Meet Thelma, 23, a mother of two who is helping eliminate trachoma in the community of Ntaria (Hermannsburg) as a Foundation-supported Aboriginal Community Based Worker.
- Community Based Workers play a critical role in reducing trachoma rates
- They encourage participation in trachoma screening and treatment
- They increase uptake of face washing amongst children
In 2012, The Foundation funded the employment and training of 14 Aboriginal Community Based Workers to support the Australian Government's Trachoma Elimination Program in nine remote communities across the Northern Territory.
Thelma now plays a critical role in educating her community about trachoma and encouraging good eye health habits.
Thelma connects people in the Ntaria community with eye nurses and other health workers who can provide trachoma
treatment. She is able to educate people on eye health in a culturally appropriate way.
Strategies include having eye health materials approved by community elders and translated into their Arrernte language to ensure local understandings of trachoma and how to prevent the disease.
The knowledge Thelma shares is leading to behavioural change in her community, which is the key to preventing trachoma reinfection in the future.
Reaching children is a priority. During a recent mass trachoma treatment and screening at the local school, Thelma worked with nurses to explain the purpose of trachoma antibiotics and teach positive eye health messages.
“I teach the kids to wash their hands and nose and keep their faces clean so they have good eyes and don’t go blind when they get older," says Thelma.
Data from the Centre for Disease Control shows that in 2010 prevalence of trachoma in five to nine year olds in Hermannsburg was 43 per cent. In 2012 this figure had dropped to five per cent.
To minimise reinfection, Thelma now has a vital role to play.
“I like to help the kids and the young ones so when they grow up they can help their own children,” Thelma says.
Thelma feels positive about the future eye health of people in her community.
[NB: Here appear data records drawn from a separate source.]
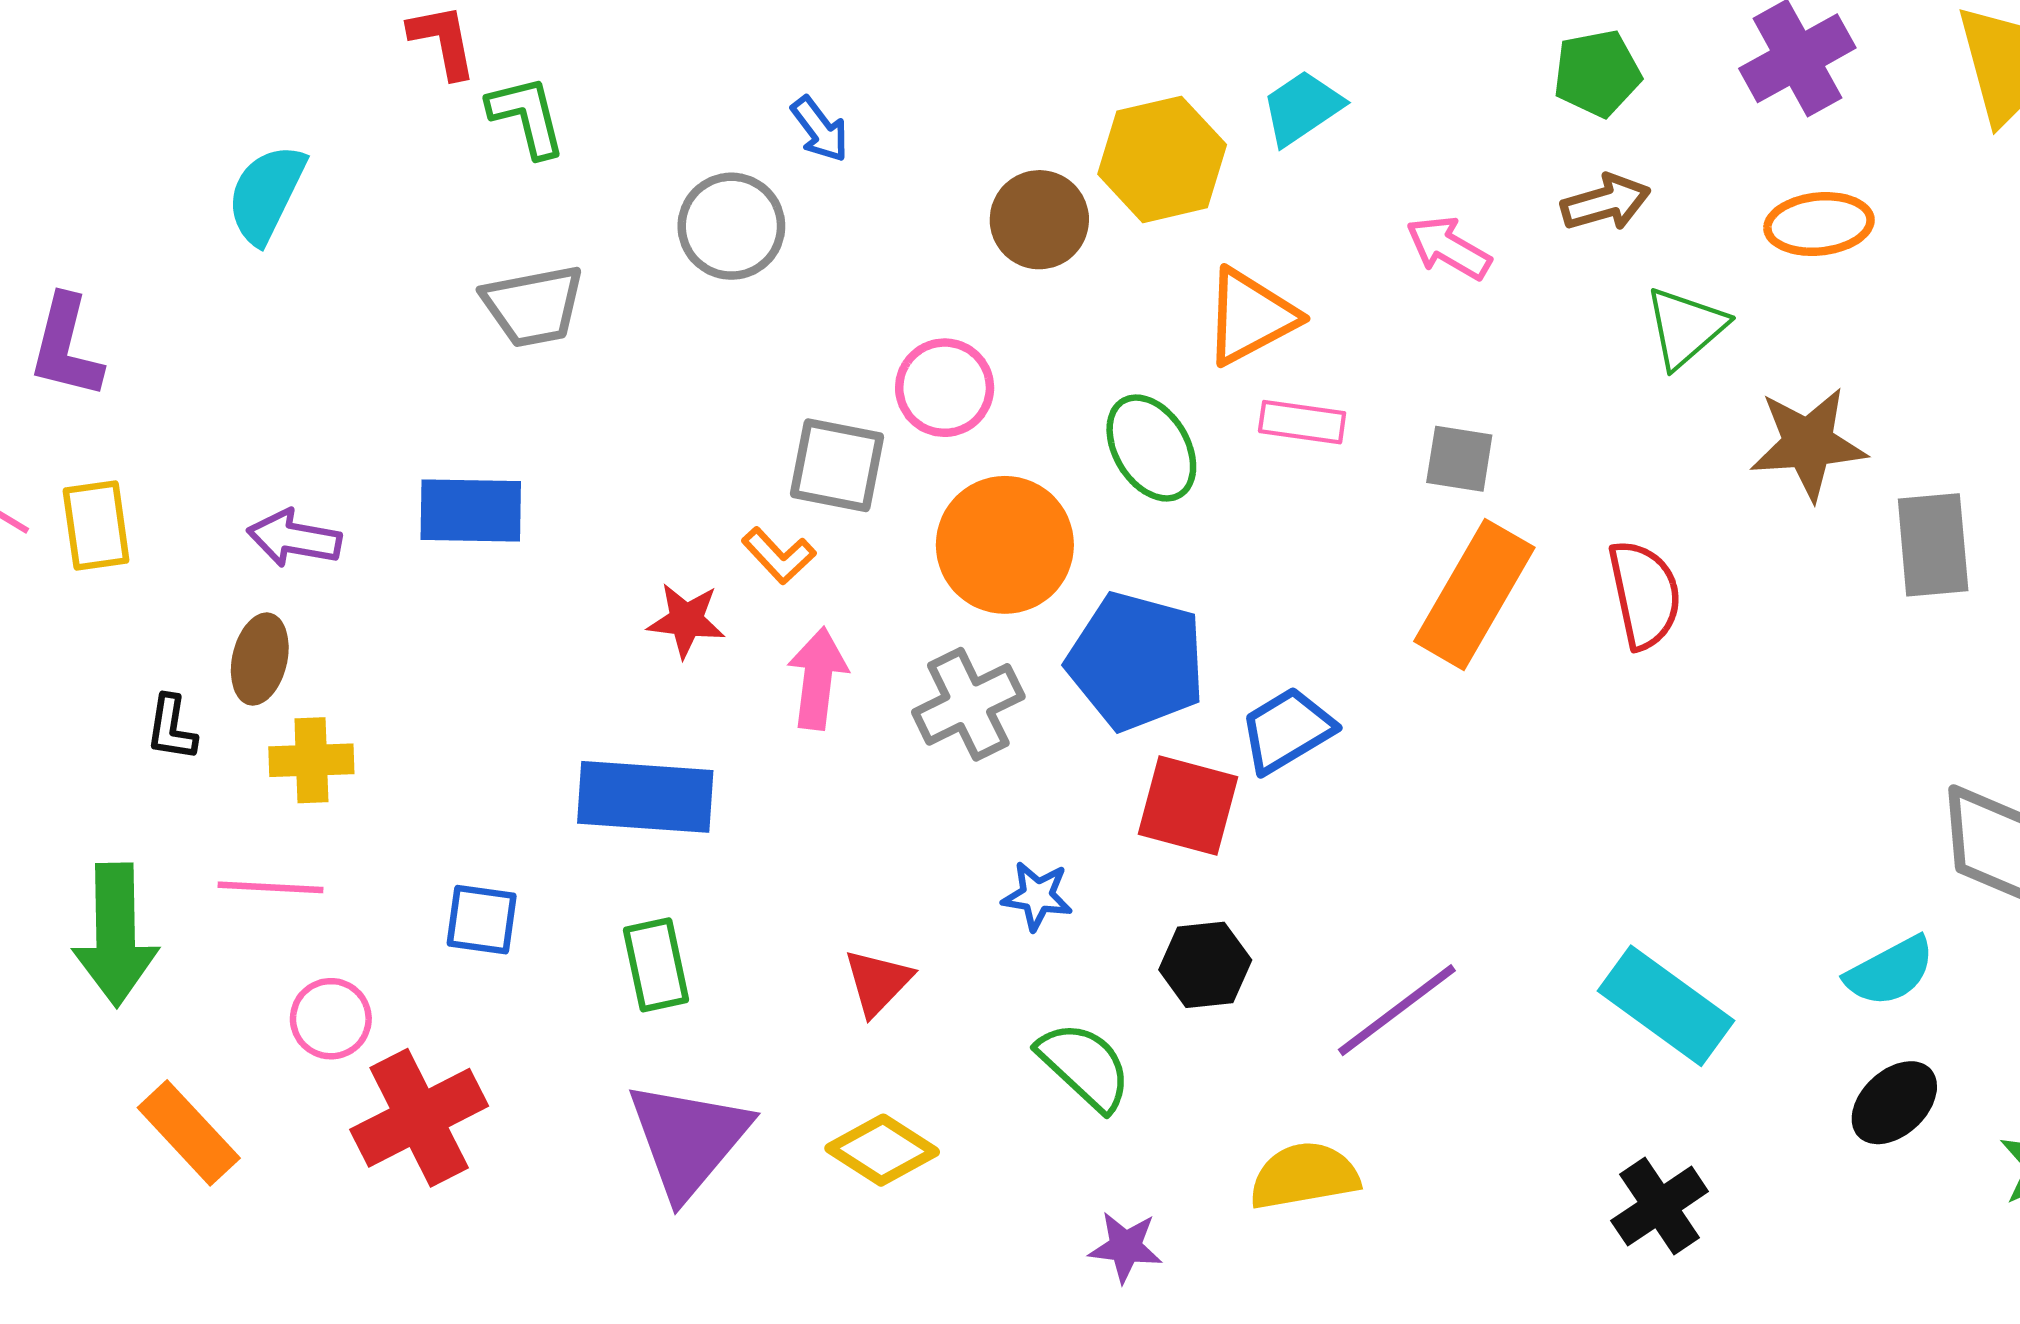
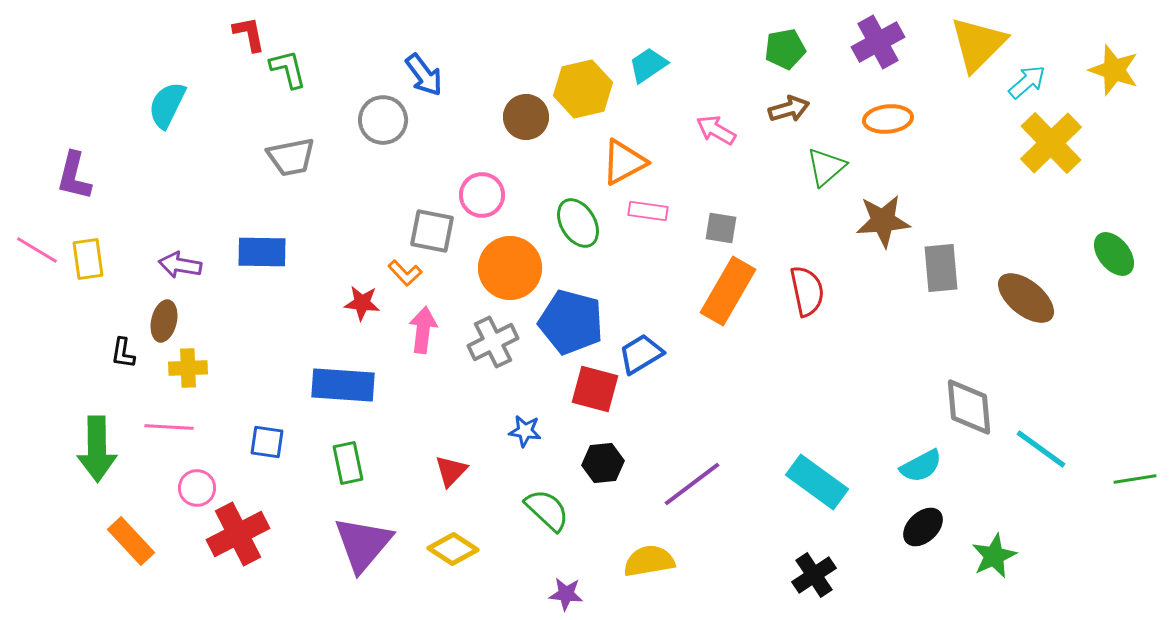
blue arrow: (820, 129) -> (424, 75), size x1.4

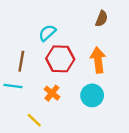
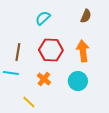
cyan semicircle: (47, 33) -> (43, 18), moved

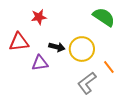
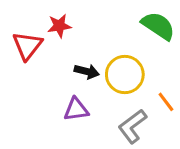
red triangle: (19, 42) -> (27, 46), moved, turned -45
purple triangle: (40, 63) -> (76, 110), moved

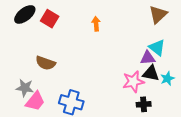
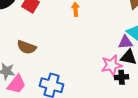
black cross: (144, 104) -> (122, 77), moved

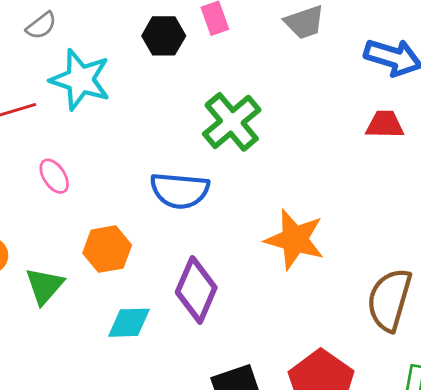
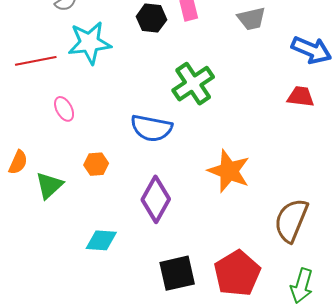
cyan star: (80, 80) -> (89, 43), turned -30
orange hexagon: (107, 249) -> (96, 164), size x0.7
cyan diamond: (129, 323) -> (101, 240), moved

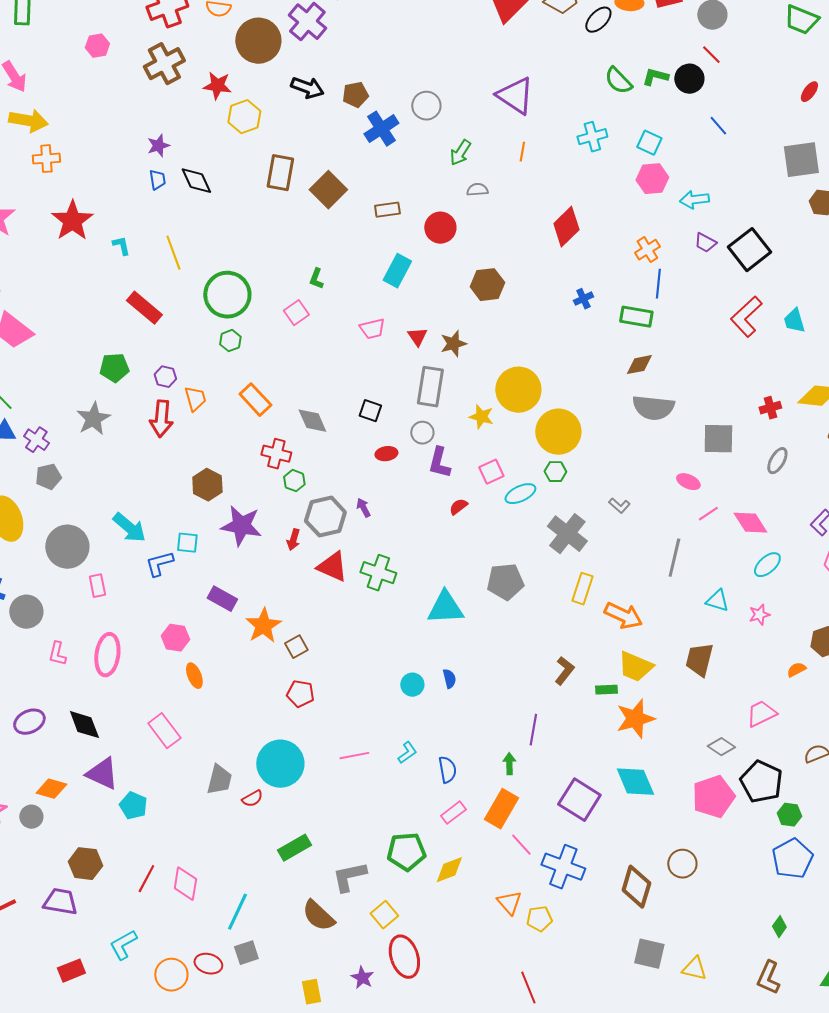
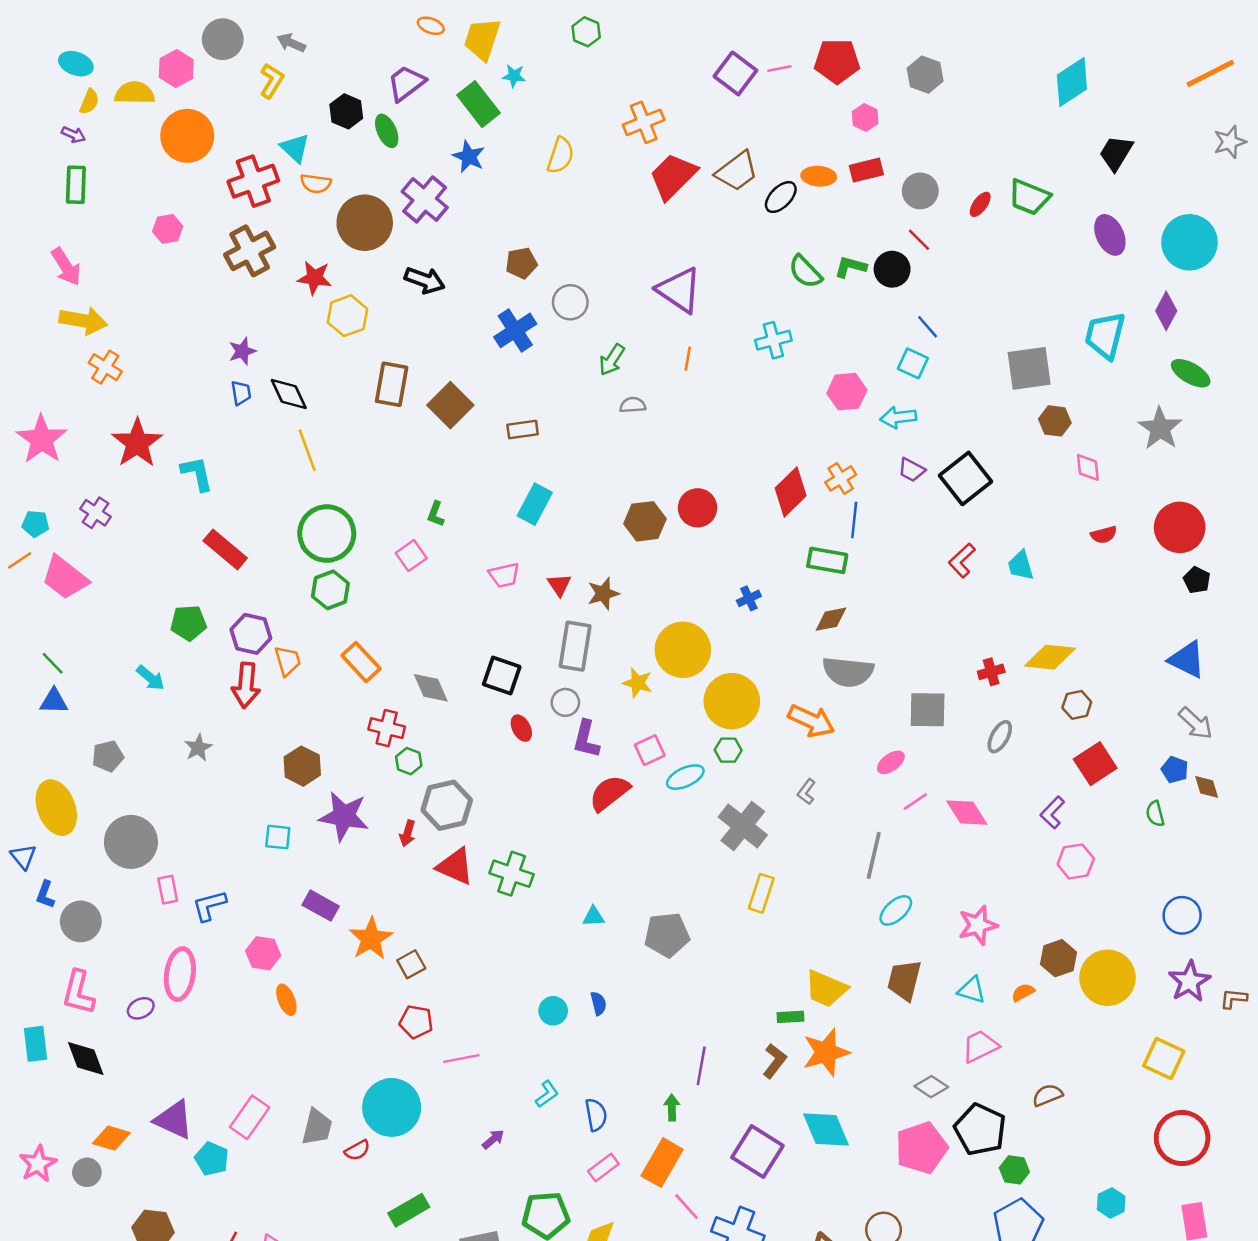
red ellipse: (809, 92) -> (980, 204), moved
brown pentagon: (355, 95) -> (521, 263), moved
cyan square: (649, 143) -> (913, 363), moved
orange cross: (46, 159) -> (105, 367), turned 36
red diamond: (566, 227) -> (791, 492), moved
red circle: (440, 228) -> (698, 508), moved
cyan L-shape: (121, 246) -> (197, 474), size x1.5
yellow line: (173, 253) -> (307, 450), moved
blue cross: (583, 299) -> (749, 598), moved
red L-shape: (746, 317) -> (962, 560), size x0.7
green hexagon: (230, 341) -> (330, 590), size x1.4
purple hexagon: (165, 377) -> (251, 634), size x1.5
black square: (370, 411) -> (502, 675), size x1.4
gray star: (93, 419) -> (198, 748), moved, size x0.7
purple cross: (36, 440) -> (95, 513), moved
red ellipse: (386, 454) -> (521, 728), turned 70
pink ellipse: (688, 482) -> (891, 762), turned -60
gray L-shape: (619, 506) -> (806, 792), turned 85
red semicircle: (458, 507) -> (609, 793), size x1.8
purple arrow: (363, 508) -> (493, 1139), moved, turned 78
cyan arrow: (129, 528) -> (151, 678), moved, size x0.7
blue L-shape: (159, 564) -> (209, 906), moved
cyan ellipse: (767, 565) -> (896, 910), moved
gray pentagon: (505, 582) -> (667, 935), moved
cyan triangle: (717, 601) -> (972, 990), moved
cyan triangle: (445, 608) -> (594, 917), size x0.5
pink star: (759, 615) -> (978, 925), size x1.5
orange arrow: (623, 616) -> (811, 721), moved
pink L-shape: (57, 654) -> (78, 992), moved, size x1.5
brown L-shape: (564, 671) -> (775, 1061), moved
purple ellipse: (29, 722) -> (141, 1008), moved, size x0.7
black diamond: (84, 725) -> (86, 1058), moved
pink rectangle: (164, 731) -> (250, 1117), moved, turned 72
pink line: (354, 756) -> (461, 1058), moved

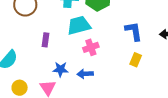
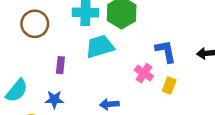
pink cross: (91, 47) -> (144, 73), moved, turned -35
blue star: (61, 69) -> (54, 100), moved

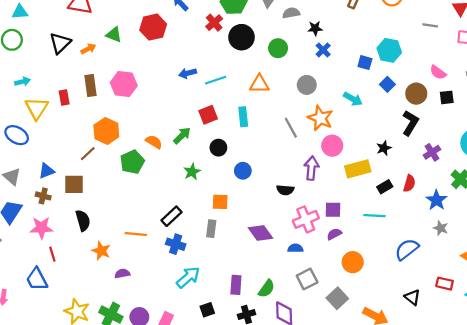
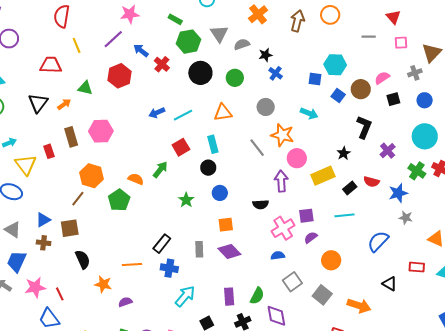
red cross: (214, 23) -> (162, 64), moved
pink semicircle: (438, 72) -> (382, 78), turned 119
brown circle: (416, 94) -> (361, 89), moved
black circle: (218, 148) -> (208, 168), moved
green star: (192, 172) -> (186, 200), moved
red semicircle: (409, 183) -> (371, 182), turned 98
blue star: (437, 200) -> (398, 193), turned 30
orange square: (220, 202) -> (226, 225), moved
pink star: (41, 228) -> (35, 287), moved
purple diamond: (260, 233) -> (229, 251), moved

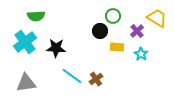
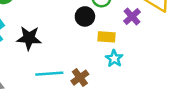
cyan star: (141, 54) -> (114, 58), moved
cyan line: (72, 76) -> (49, 74), turned -40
One day she would like to train as a nurse so she can do even more to help children.
“I’m hoping my two girls do as I’m doing now when they grow up – finish school and work in the community,” she says.
Trachoma, the major blinding infectious eye disease around the world, is usually caused by poor hygiene conditions and is one of the most painful ways to go blind.
Australia remains the only developed country where trachoma still exists. It often occurs in children and can develop into blindness in adulthood.
Based on recommendations from the World Health Organization, The Foundation is working with partners to implement the S.A.F.E strategy which includes surgery, antibiotics, facial cleanliness and environmental improvements.